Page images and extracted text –
+--
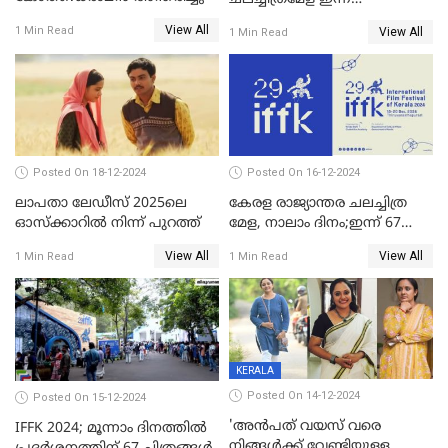
സമാപിക്കും
View All
1 Min Read
View All
1 Min Read
Posted On 18-12-2024
Posted On 16-12-2024
ലാപതാ ലേഡീസ് 2025ലെ
കേരള രാജ്യാന്തര ചലച്ചിത്ര
ഓസ്‌ക്കാറില്‍ നിന്ന് പുറത്ത്
മേള, നാലാം ദിനം;ഇന്ന് 67
ചിത്രങ്ങൾ പ്രദർശിപ്പിക്കും
View All
View All
1 Min Read
1 Min Read
KERALA
Posted On 14-12-2024
Posted On 15-12-2024
'അന്‍പത് വയസ് വരെ
IFFK 2024; മൂന്നാം ദിനത്തില്‍
നിങ്ങള്‍ക്ക് വേണ്ടിയുള്ള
+--
EXERCISE AIM –
Retype the data above exactly. Do not carry over any images.

SOLUTION TO THIS PROBLEM –
സമാപിക്കും
View All
1 Min Read
View All
1 Min Read
Posted On 18-12-2024
Posted On 16-12-2024
ലാപതാ ലേഡീസ് 2025ലെ
കേരള രാജ്യാന്തര ചലച്ചിത്ര
ഓസ്‌ക്കാറില്‍ നിന്ന് പുറത്ത്
മേള, നാലാം ദിനം;ഇന്ന് 67
ചിത്രങ്ങൾ പ്രദർശിപ്പിക്കും
View All
View All
1 Min Read
1 Min Read
KERALA
Posted On 14-12-2024
Posted On 15-12-2024
'അന്‍പത് വയസ് വരെ
IFFK 2024; മൂന്നാം ദിനത്തില്‍
നിങ്ങള്‍ക്ക് വേണ്ടിയുള്ള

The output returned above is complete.